Весною 1826 года Пушкин с нетерпением ждал приезда в Тригорское поэта Николая Михайловича Языкова, о котором много слышал от его товарища по Дерптскому университету Алексея Николаевича Вульфа — сына Прасковьи Александровой Осиповой от первого брака, Наконец, к величайшей радости Пушкина, Языков и Вульф приехали в деревню. Это были счастливые дни в жизни ссыльного поэта.

Языкову все нравилось и в Тригорском и в Михайловском — и здешняя природа, и хозяева Тригорского, и молодые «девы тригорских гор», и особенно Пушкин, перед которым он благоговел. Николай Михайлович был также в восторге от Арины Родионовны. Она привлекала его своей душевной привязанностью к поэту, материнской заботой о нем, своей замечательной народной речью, «пленительными рассказами» про старину, про бывальщину. В свою очередь, и старушке стал дорог друг «ее Саши»; Арина Родионовна всегда сердечно к нему относилась, стараясь всячески угодить. О проведенных «легких часах» у Арины Родионовны и ее «святом хлебосольстве» Языков вспоминает в двух своих стихотворениях, ей посвященных. Одно из них было написано еще при жизни няня.
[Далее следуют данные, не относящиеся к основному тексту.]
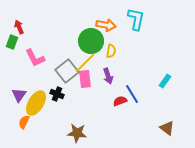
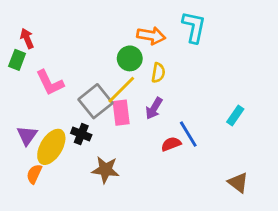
green circle: (91, 41) -> (130, 58), size x0.7
purple arrow: (108, 76) -> (154, 108), turned 49
brown star: (77, 133) -> (105, 170), moved

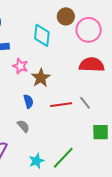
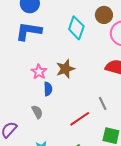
pink star: (20, 66) -> (39, 72), moved
red line: (61, 105) -> (80, 119), moved, turned -40

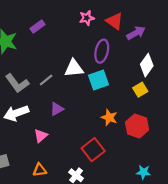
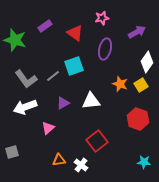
pink star: (87, 18) -> (102, 18), moved
red triangle: (115, 21) -> (75, 33), moved
white triangle: (74, 68) -> (91, 101), moved
cyan square: (99, 80) -> (74, 66), moved
orange star: (109, 117) -> (120, 84), moved
orange triangle: (40, 170) -> (59, 160), moved

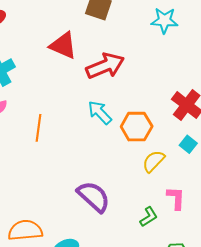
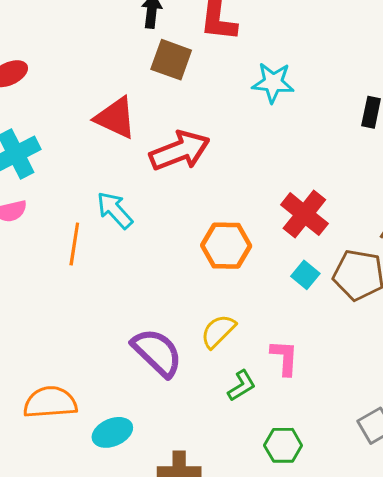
cyan arrow: (100, 112) -> (115, 210), moved
yellow semicircle: (154, 161) -> (218, 331), moved

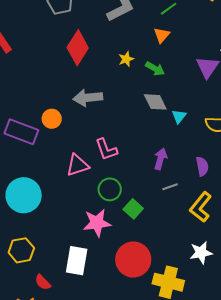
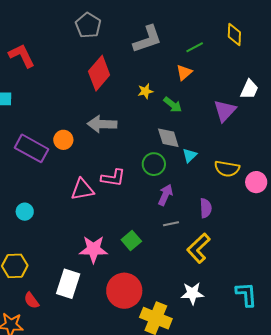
pink L-shape: (106, 149) -> (113, 178), turned -70
green circle: (110, 189) -> (154, 164), moved
cyan circle: (24, 195) -> (25, 212), size x0.5

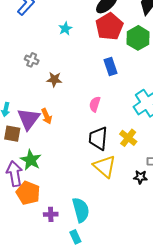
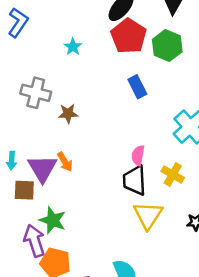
gray cross: (32, 60) -> (36, 93), size x1.6
pink semicircle: (95, 104) -> (138, 155), moved
yellow triangle: (105, 166) -> (148, 215), turned 30

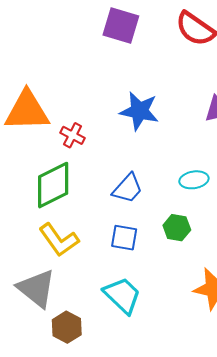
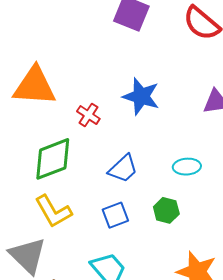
red cross: (72, 135) -> (88, 115), moved
blue square: (124, 238) -> (115, 215), turned -36

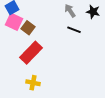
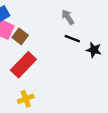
black star: (93, 12) -> (94, 50), moved
yellow cross: (33, 83) -> (26, 99), turned -32

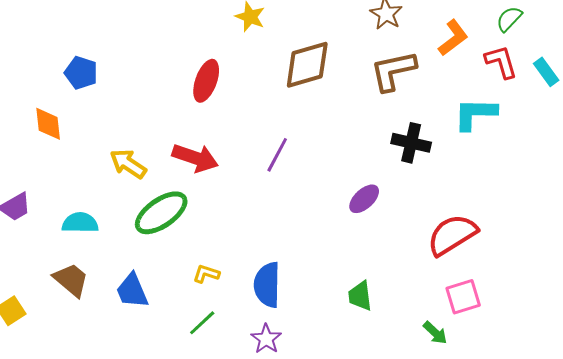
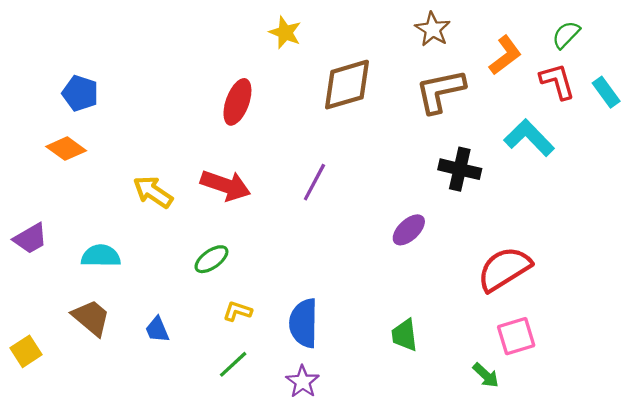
blue pentagon: (81, 73) -> (80, 93), moved
cyan L-shape: (475, 114) -> (529, 138), turned 45
orange diamond: (48, 124) -> (66, 149), turned -48
green ellipse: (161, 213) -> (211, 259), moved, size x0.6
blue trapezoid: (132, 291) -> (157, 330), size x0.7

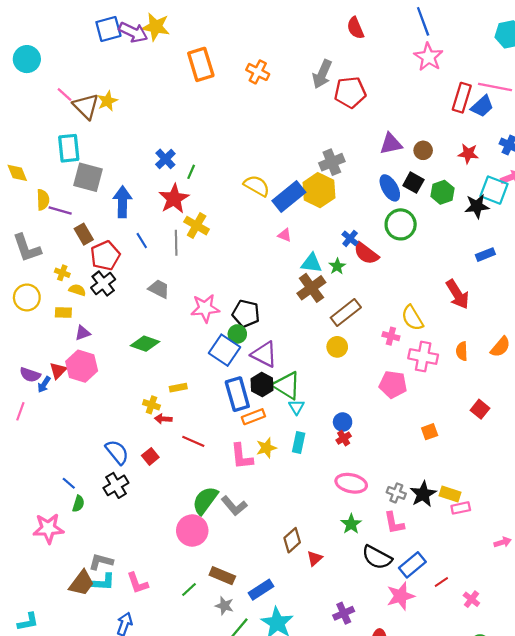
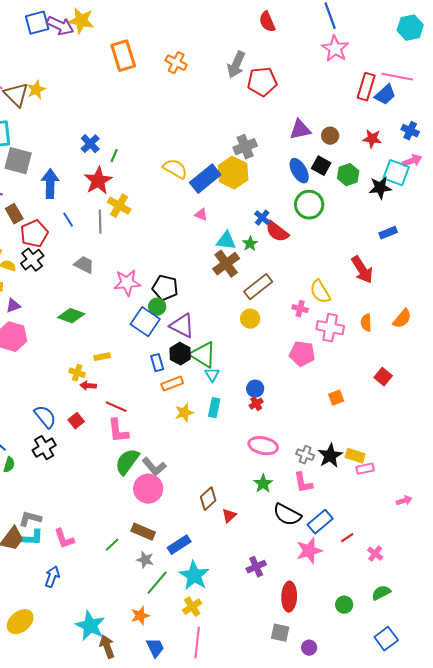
blue rectangle: (237, 394) -> (157, 363), size x0.6
pink L-shape: (242, 456) -> (118, 431), moved
pink circle: (192, 531) -> (148, 489), moved

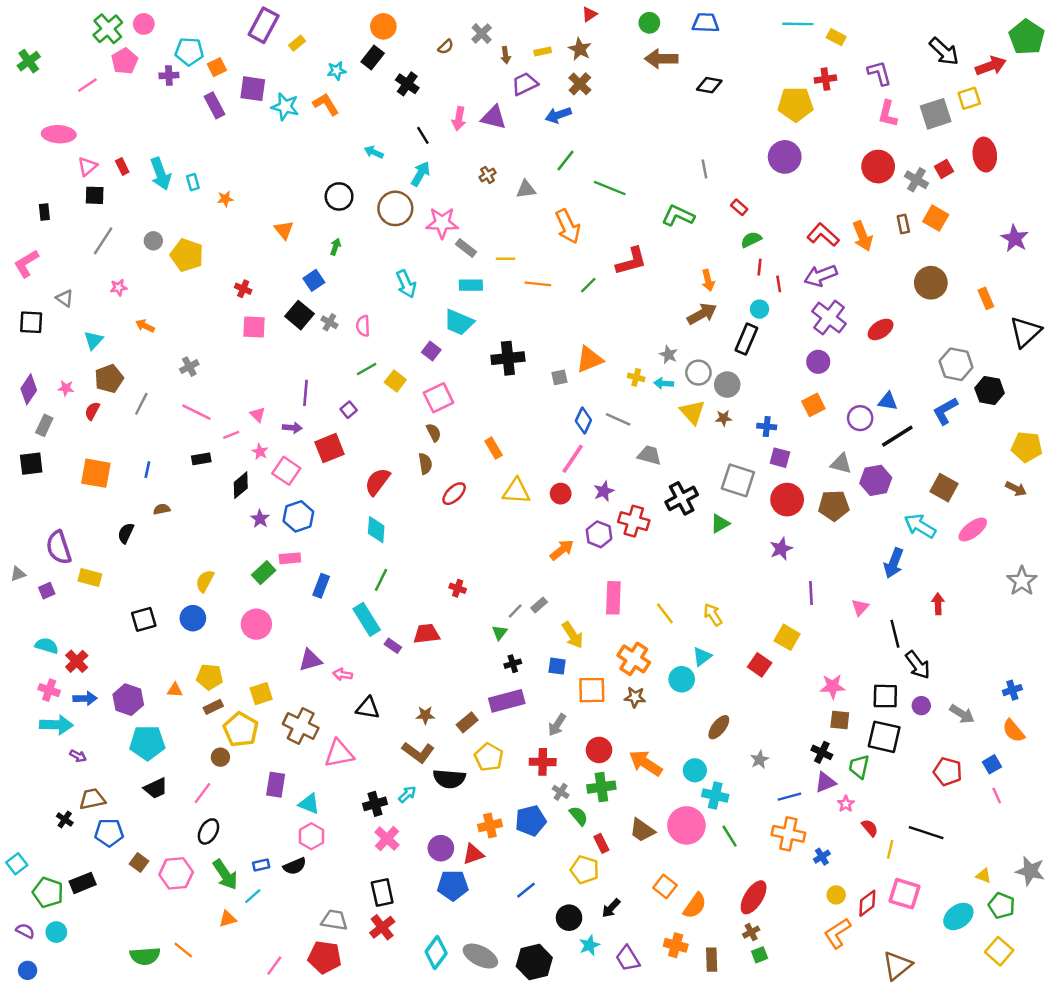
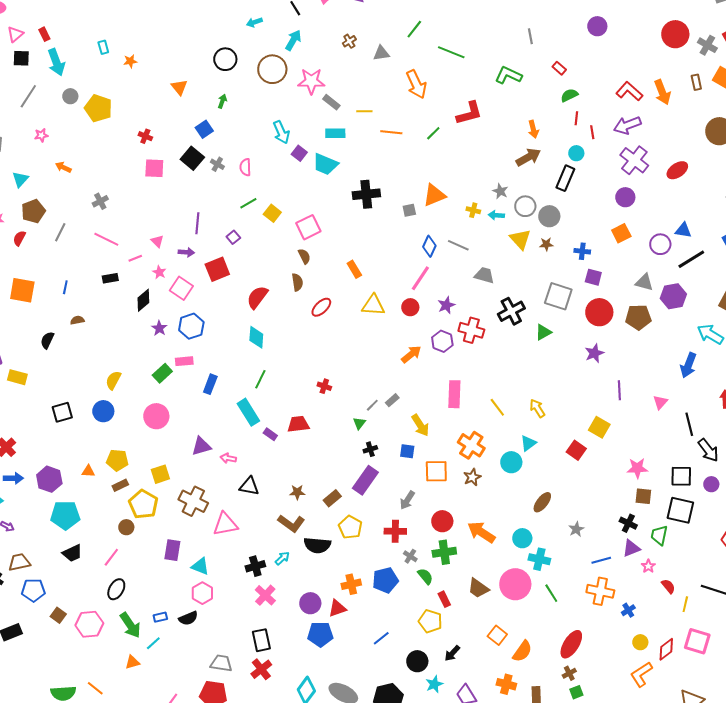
cyan arrow: (374, 152) -> (254, 22), turned -42
purple circle: (785, 157) -> (597, 26), size x0.7
cyan arrow: (161, 174) -> (56, 62), moved
purple square: (431, 351) -> (299, 153), moved
brown star: (635, 697) -> (472, 477), turned -30
purple rectangle: (507, 701) -> (365, 480), turned -40

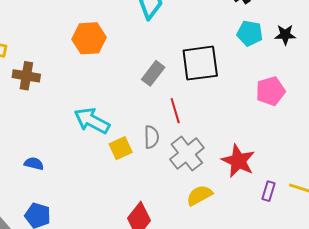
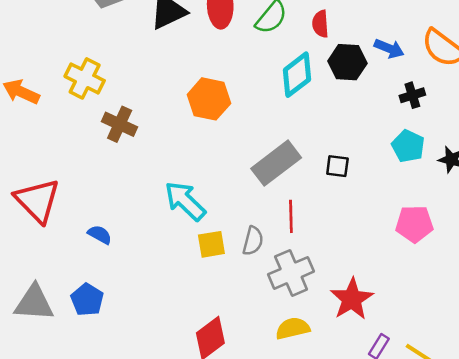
black square: (200, 63) -> (337, 166), size x0.5
gray rectangle: (153, 73) -> (276, 163), size x1.5

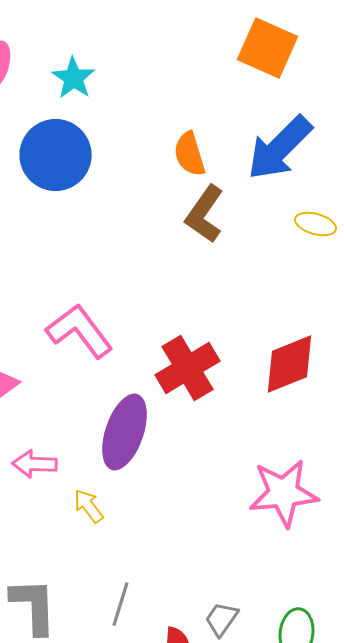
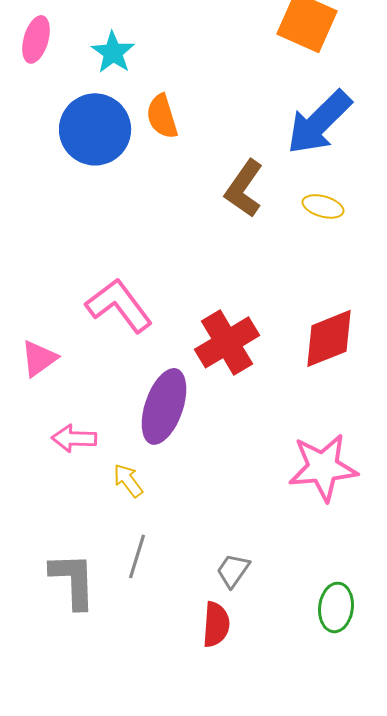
orange semicircle: (190, 154) -> (162, 116), moved
yellow ellipse: (316, 224) -> (323, 206), moved
gray line: (120, 604) -> (137, 556), moved
gray trapezoid: (222, 619) -> (233, 570), moved

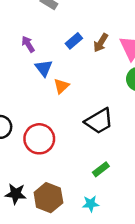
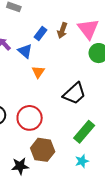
blue triangle: (44, 68) -> (25, 51), moved
green rectangle: (101, 169) -> (84, 132), size x1.6
brown hexagon: (48, 198) -> (43, 150), moved

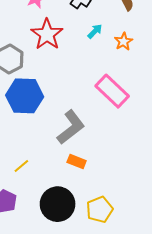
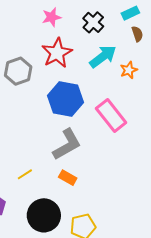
cyan arrow: (95, 31) -> (103, 57), size x1.8
blue hexagon: (25, 96) -> (65, 99), moved
yellow line: (21, 166) -> (25, 174), moved

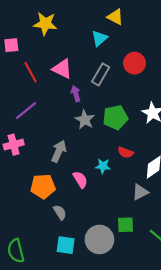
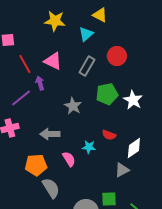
yellow star: (45, 24) -> (55, 21), moved
purple arrow: (76, 94) -> (40, 83), moved
green pentagon: (115, 117) -> (107, 94), moved
gray arrow: (59, 151) -> (50, 134), turned -114
gray semicircle: (60, 212) -> (51, 188), size x1.5

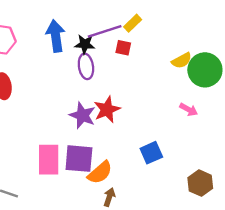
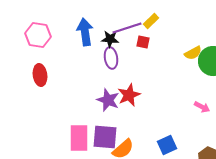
pink arrow: (189, 110) -> (202, 107), moved
blue square: (151, 153) -> (167, 145), moved

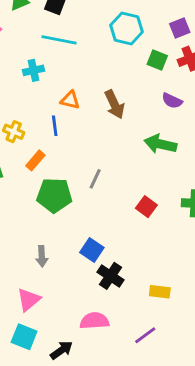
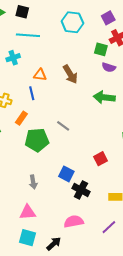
green square: (157, 60) -> (101, 49), moved
gray line: (95, 179) -> (63, 126), turned -72
red square: (146, 207) -> (100, 159), moved, turned 32
pink triangle: (29, 300) -> (28, 212), turned 42

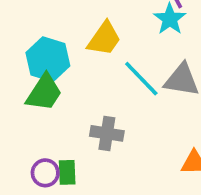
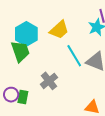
green trapezoid: (44, 93) -> (20, 51), turned -65
gray cross: (107, 133) -> (49, 81), turned 30

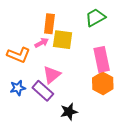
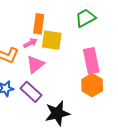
pink triangle: (52, 75) -> (35, 64), moved
black star: (69, 112) -> (57, 113), size x1.4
Перед отъездом Языкова из Михайловского Арина Родионовна подарила ему на добрую память шкатулку, которую специально для Языкова заказала деревенскому умельцу. В этой шкатулке Языков потом хранил свои сувениры из Тригорского, письма к нему Пушкина и Осиповых-Вульф и подаренный ему Пушкиным автограф стихов «У лукоморья дуб зеленый…».

Узнав о смерти няни, Языков посвящает ее памяти еще одно стихотворение, «На смерть няня А. С. Пушкина», которое заканчивается так:

Я отыщу тот крест смиренный, Под коим, меж чужих гробов Твой прах улегся, изнуренный Трудом и бременем годов. Пред ним печальной головою Склонюся; много вспомню я — И умиленною мечтою Душа разнежится моя!

Прошло много лет. В 1938 году, вскоре после столетия со дня смерти А. С. Пушкина, потомок Н. М. Языкова — Анна Дмитриевна Языкова передала рукописи и письма Языкова и Пушкина, хранившиеся в заветной шкатулке, Государственному литературному музею в Москве, а шкатулку завещала передать после своей смерти домику няни в Михайловском.

Умерла Анна Дмитриевна в поселке Муромцево Владимирской области, куда она эвакуировалась в 1944 году из Новгорода, в возрасте 96 лет.

Завещательное распоряжение ее о передаче шкатулки Михайловскому было выполнено близкой знакомой Анны Дмитриевны учительницей Е. А. Пискуновой в 1951 году.

Шкатулка эта прямоугольной формы, дубовая, с отделкой из вишневого дерева, с откидной крышкой, в центре которой — небольшое, ныне заделанное отверстие «для копилки». На внутренней стороне крышки — пожелтевшая от времени бумажная наклейка с надписью чернилами:

«Для чорного дня

Зделан сей ящик 1826 года июля 16-го дня».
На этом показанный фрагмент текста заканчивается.